• [Exercise details] Please copy every line with the string "Kecil" from the entries below.

• [Extracted entries]
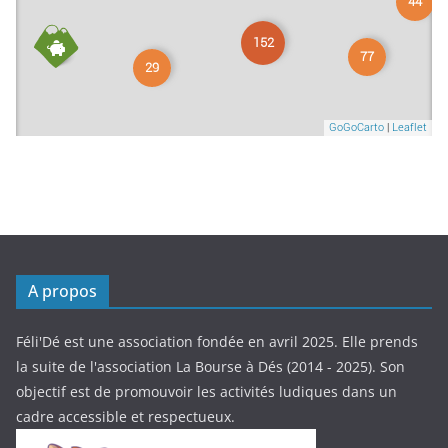
A propos
Féli'Dé est une association fondée en avril 2025. Elle prends
la suite de l'association La Bourse à Dés (2014 - 2025). Son
objectif est de promouvoir les activités ludiques dans un
cadre accessible et respectueux.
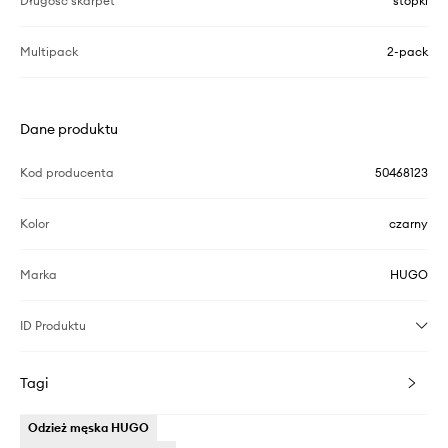
Długość skarpet
stopki
Multipack
2-pack
Dane produktu
Kod producenta
50468123
Kolor
czarny
Marka
HUGO
ID Produktu
Tagi
Odzież męska HUGO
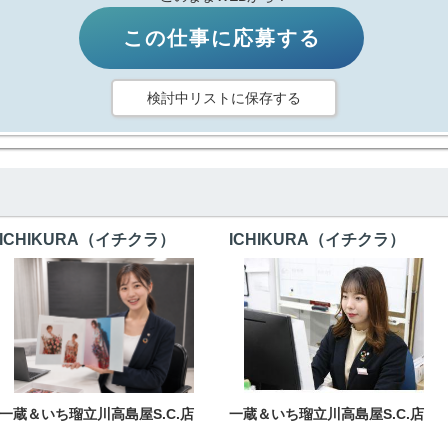
この仕事に応募する
検討中リストに保存する
ICHIKURA（イチクラ）
ICHIKURA（イチクラ）
一蔵＆いち瑠立川高島屋S.C.店
一蔵＆いち瑠立川高島屋S.C.店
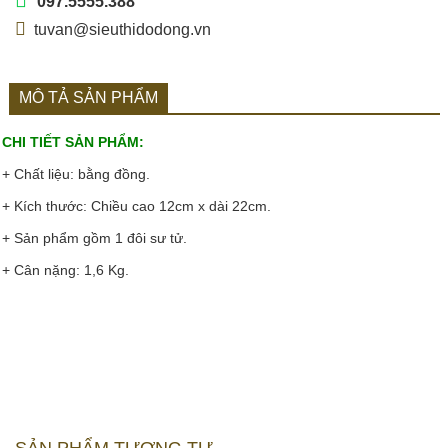
097.5555.388
tuvan@sieuthidodong.vn
MÔ TẢ SẢN PHẨM
CHI TIẾT SẢN PHẨM:
+ Chất liệu: bằng đồng.
+ Kích thước: Chiều cao 12cm x dài 22cm.
+ Sản phẩm gồm 1 đôi sư tử.
+ Cân nặng: 1,6 Kg.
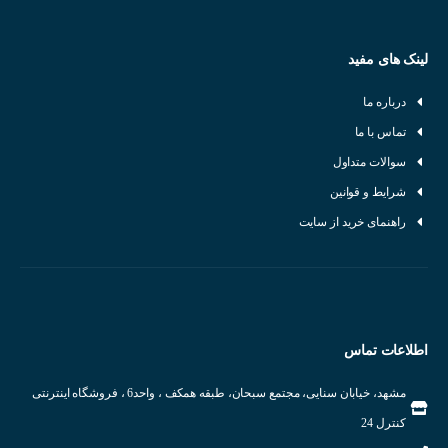
لینک های مفید
درباره ما
تماس با ما
سوالات متداول
شرایط و قوانین
راهنمای خرید از سایت
اجزای داخلی سنسور خازنی
انواع سنسورهای خازنی
سنسور خازنی خطی:
برای تشخیص سطح مایعات و مواد پودری استفاده می‌شود.
اطلاعات تماس
سنسور خازنی نقطه‌ای:
برای تشخیص وجود یا عدم وجود اشیاء در یک نقطه خاص
مشهد، خیابان سنایی، مجتمع سبحان، طبقه همکف ، واحد6 ، فروشگاه اینترنتی
استفاده می‌شود.
کنترل 24
سنسور خازنی دیسکی:
برای تشخیص مواد با ضخامت کم استفاده می‌شود.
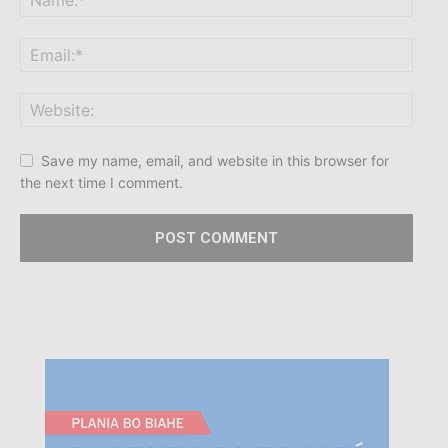
Save my name, email, and website in this browser for
the next time I comment.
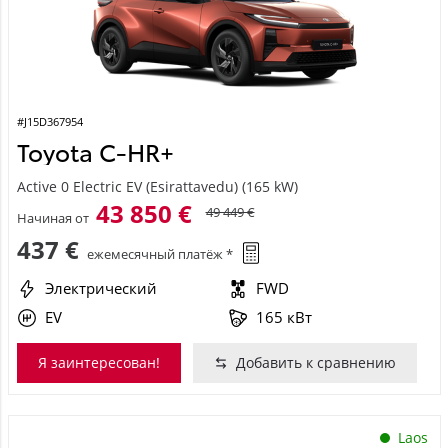
#J15D367954
Toyota C-HR+
Active 0 Electric EV (Esirattavedu) (165 kW)
43 850 €
49 449 €
Начиная от
437 €
ежемесячный платёж *
Электрический
FWD
EV
165 кВт
Я заинтересован!
Добавить к сравнению
Laos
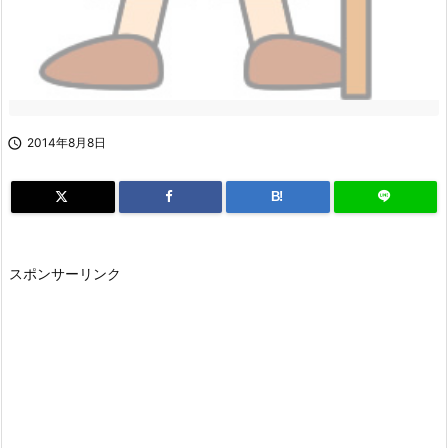

2014年8月8日
B!
スポンサーリンク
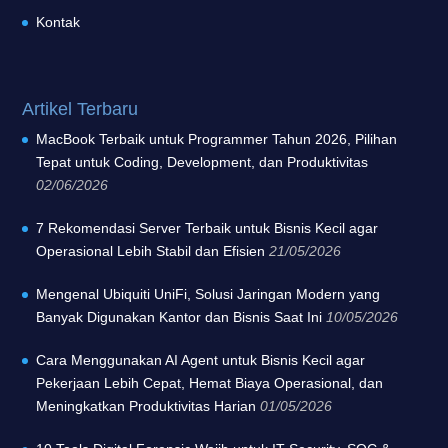
Kontak
Artikel Terbaru
MacBook Terbaik untuk Programmer Tahun 2026, Pilihan
Tepat untuk Coding, Development, dan Produktivitas
02/06/2026
7 Rekomendasi Server Terbaik untuk Bisnis Kecil agar
Operasional Lebih Stabil dan Efisien
21/05/2026
Mengenal Ubiquiti UniFi, Solusi Jaringan Modern yang
Banyak Digunakan Kantor dan Bisnis Saat Ini
10/05/2026
Cara Menggunakan AI Agent untuk Bisnis Kecil agar
Pekerjaan Lebih Cepat, Hemat Biaya Operasional, dan
Meningkatkan Produktivitas Harian
01/05/2026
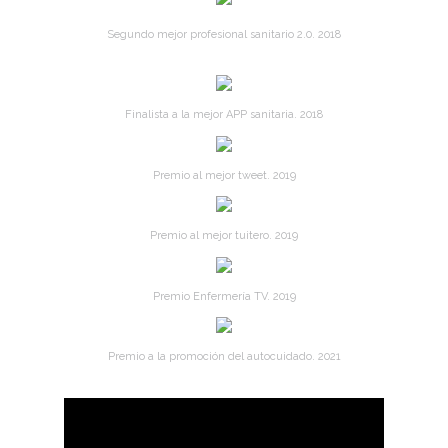
Segundo mejor profesional sanitario 2.0. 2018
Finalista a la mejor APP sanitaria. 2018
Premio al mejor tweet. 2019
Premio al mejor tuitero. 2019
Premio Enfermería TV. 2019
Premio a la promoción del autocuidado. 2021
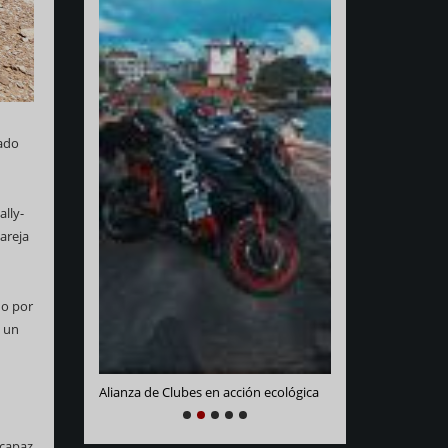
cado
lly-
areja
Varadero Racing
e La Habana
do por
n un
Alianza de Clubes en acción ecológica
NEXT
PREVIOUS
1
2
3
4
5
 capaz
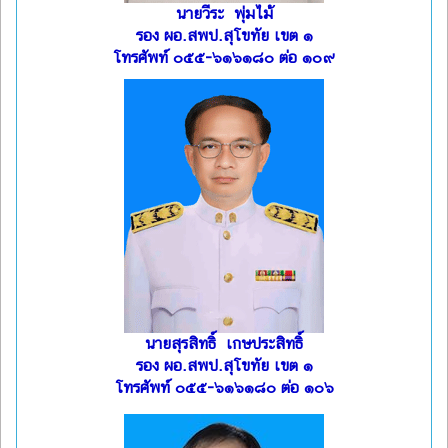
นายวีระ พุ่มไม้
รอง ผอ.สพป.สุโขทัย เขต ๑
โทรศัพท์ ๐๕๕-๖๑๖๑๘๐ ต่อ ๑๐๙
นายสุรสิทธิ์ เกษประสิทธิ์
รอง ผอ.สพป.สุโขทัย เขต ๑
โทรศัพท์ ๐๕๕-๖๑๖๑๘๐ ต่อ ๑๐๖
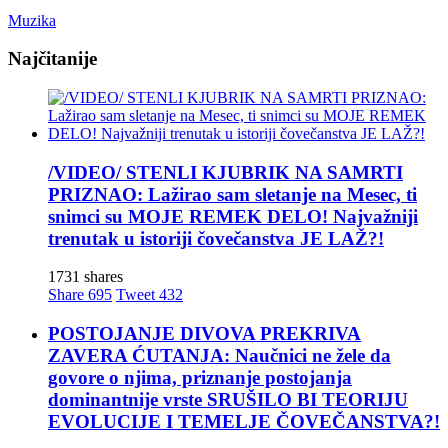
Muzika
Najčitanije
/VIDEO/ STENLI KJUBRIK NA SAMRTI
PRIZNAO: Lažirao sam sletanje na Mesec, ti
snimci su MOJE REMEK DELO! Najvažniji
trenutak u istoriji čovečanstva JE LAŽ?!
1731 shares
Share
695
Tweet
432
POSTOJANJE DIVOVA PREKRIVA
ZAVERA ĆUTANJA: Naučnici ne žele da
govore o njima, priznanje postojanja
dominantnije vrste SRUŠILO BI TEORIJU
EVOLUCIJE I TEMELJE ČOVEČANSTVA?!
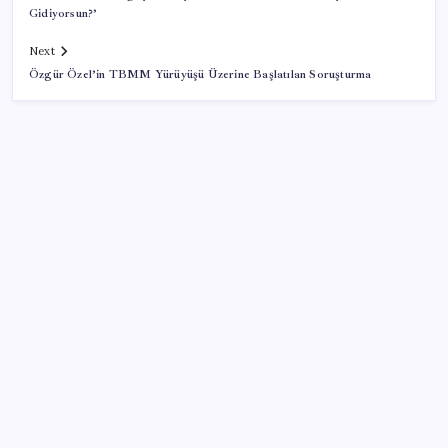
Gidiyorsun?’
Next
Özgür Özel’in TBMM Yürüyüşü Üzerine Başlatılan Soruşturma
SON YAZILAR
Altında yükseliş kapıda mı? Uzman isimden ezber
bozan tahmin!
PS5 Pro için PSSR 2.0 Güncellemesi Yolda: Tüm
Oyunlara Geliyor
MEB 2026-2027 ortaokul kayıtları ne zaman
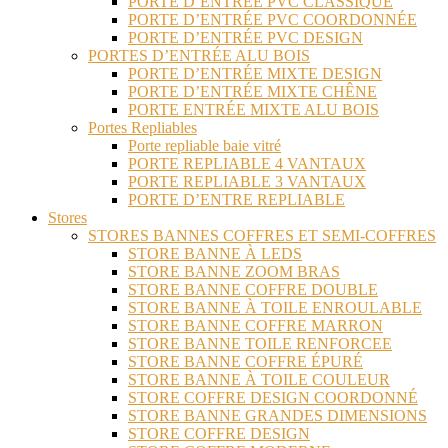
PORTE D’ENTRÉE PVC CLASSIQUE
PORTE D’ENTRÉE PVC COORDONNÉE
PORTE D’ENTRÉE PVC DESIGN
PORTES D’ENTRÉE ALU BOIS
PORTE D’ENTRÉE MIXTE DESIGN
PORTE D’ENTRÉE MIXTE CHÊNE
PORTE ENTRÉE MIXTE ALU BOIS
Portes Repliables
Porte repliable baie vitré
PORTE REPLIABLE 4 VANTAUX
PORTE REPLIABLE 3 VANTAUX
PORTE D’ENTRE REPLIABLE
Stores
STORES BANNES COFFRES ET SEMI-COFFRES
STORE BANNE À LEDS
STORE BANNE ZOOM BRAS
STORE BANNE COFFRE DOUBLE
STORE BANNE À TOILE ENROULABLE
STORE BANNE COFFRE MARRON
STORE BANNE TOILE RENFORCEE
STORE BANNE COFFRE ÉPURÉ
STORE BANNE À TOILE COULEUR
STORE COFFRE DESIGN COORDONNÉ
STORE BANNE GRANDES DIMENSIONS
STORE COFFRE DESIGN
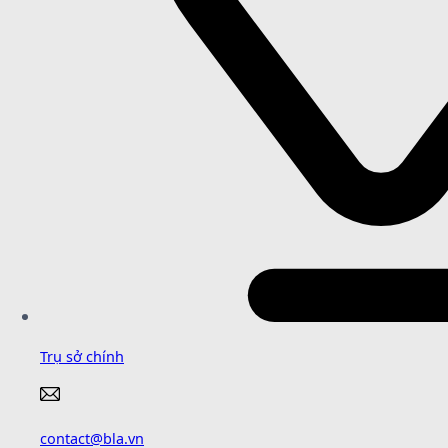
Trụ sở chính
contact@bla.vn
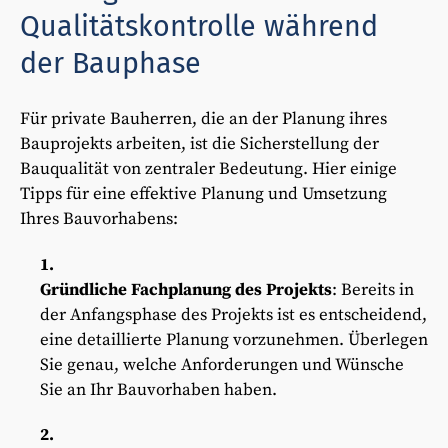
Qualitätskontrolle während
der Bauphase
Für private Bauherren, die an der Planung ihres
Bauprojekts arbeiten, ist die Sicherstellung der
Bauqualität von zentraler Bedeutung. Hier einige
Tipps für eine effektive Planung und Umsetzung
Ihres Bauvorhabens:
Gründliche Fachplanung des Projekts
: Bereits in
der Anfangsphase des Projekts ist es entscheidend,
eine detaillierte Planung vorzunehmen. Überlegen
Sie genau, welche Anforderungen und Wünsche
Sie an Ihr Bauvorhaben haben.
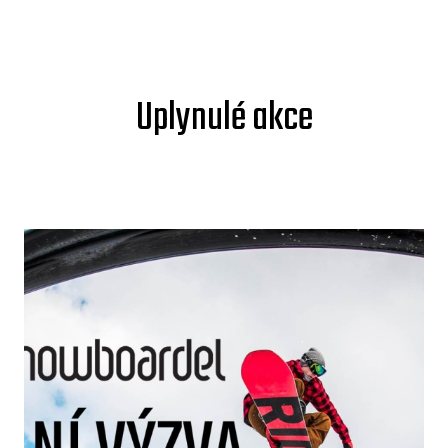
Uplynulé akce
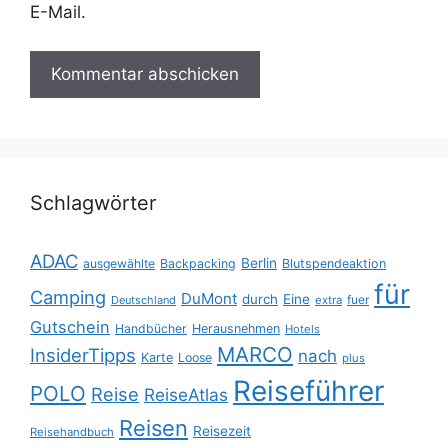
E-Mail.
Schlagwörter
ADAC
Berlin
ausgewählte
Backpacking
Blutspendeaktion
für
Camping
DuMont
durch
Eine
fuer
Deutschland
extra
Gutschein
Handbücher
Herausnehmen
Hotels
MARCO
InsiderTipps
nach
Karte
Loose
plus
Reiseführer
POLO
Reise
ReiseAtlas
Reisen
Reisezeit
Reisehandbuch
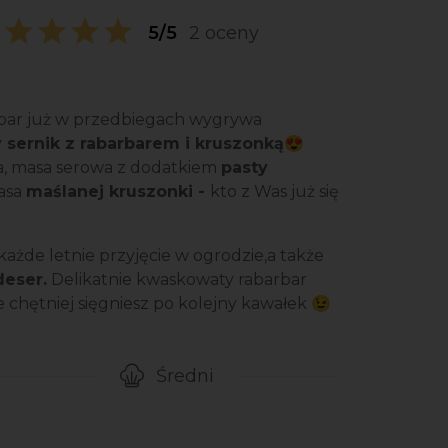
5/5
2 oceny
rbar już w przedbiegach wygrywa
 sernik z rabarbarem i kruszonką
😍
a, masa serowa z dodatkiem
pasty
masa
maślanej kruszonki -
kto z Was już się
każde letnie przyjęcie w ogrodzie,a także
deser.
Delikatnie kwaskowaty rabarbar
ze chętniej sięgniesz po kolejny kawałek 😉
Średni
zygotowanie przepisu
Poziom trudności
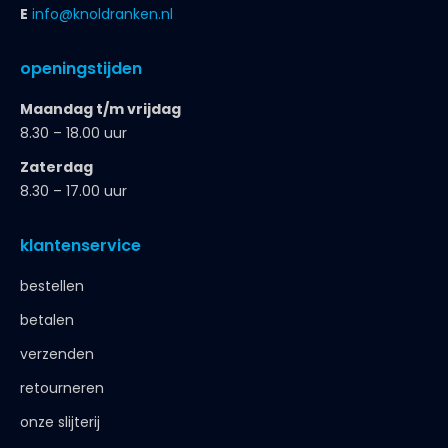
E
info@knoldranken.nl
openingstijden
Maandag t/m vrijdag
8.30 – 18.00 uur
Zaterdag
8.30 – 17.00 uur
klantenservice
bestellen
betalen
verzenden
retourneren
onze slijterij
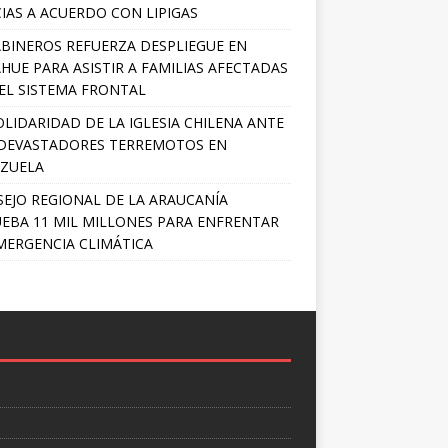
IAS A ACUERDO CON LIPIGAS
BINEROS REFUERZA DESPLIEGUE EN
HUE PARA ASISTIR A FAMILIAS AFECTADAS
EL SISTEMA FRONTAL
OLIDARIDAD DE LA IGLESIA CHILENA ANTE
DEVASTADORES TERREMOTOS EN
ZUELA
EJO REGIONAL DE LA ARAUCANÍA
EBA 11 MIL MILLONES PARA ENFRENTAR
MERGENCIA CLIMÁTICA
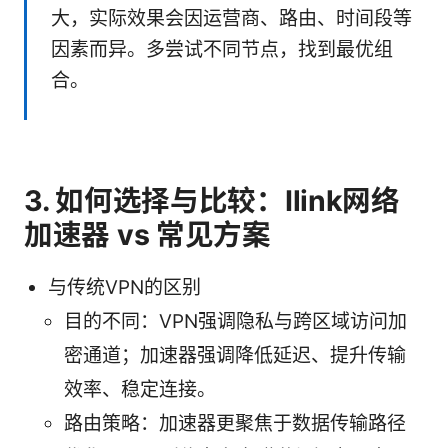
大，实际效果会因运营商、路由、时间段等
因素而异。多尝试不同节点，找到最优组
合。
3. 如何选择与比较：Ilink网络
加速器 vs 常见方案
与传统VPN的区别
目的不同：VPN强调隐私与跨区域访问加
密通道；加速器强调降低延迟、提升传输
效率、稳定连接。
路由策略：加速器更聚焦于数据传输路径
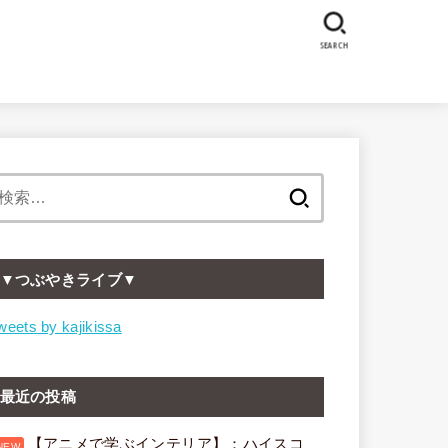
SEARCH
検
索:
▼つぶやきライブ▼
weets by kajikissa
最近の投稿
【アニメで学ぶインテリア】：ハイスコ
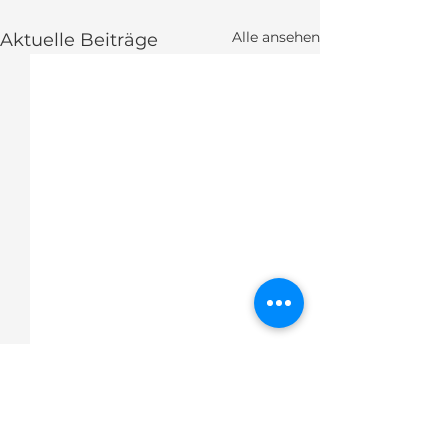
Alle ansehen
Aktuelle Beiträge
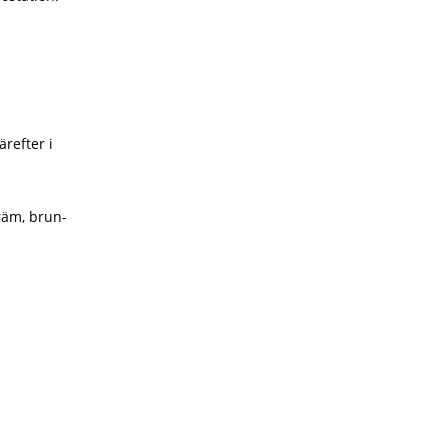
refter i
räm, brun-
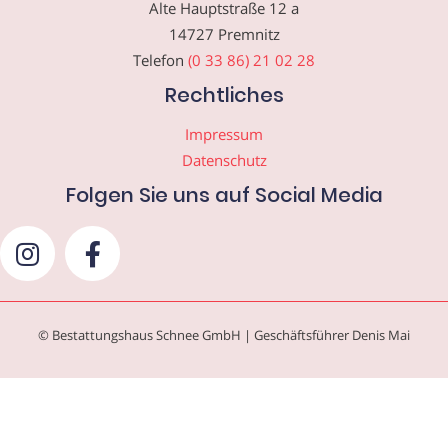
Alte Hauptstraße 12 a
14727 Premnitz
Telefon
(0 33 86) 21 02 28
Rechtliches
Impressum
Datenschutz
Folgen Sie uns auf Social Media
© Bestattungshaus Schnee GmbH | Geschäftsführer Denis Mai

• [Exercise solution]
7 Rekomendasi Server Terbaik untuk Bisnis Kecil agar
Cara Menggunakan AI Agent untuk Bisnis Kecil agar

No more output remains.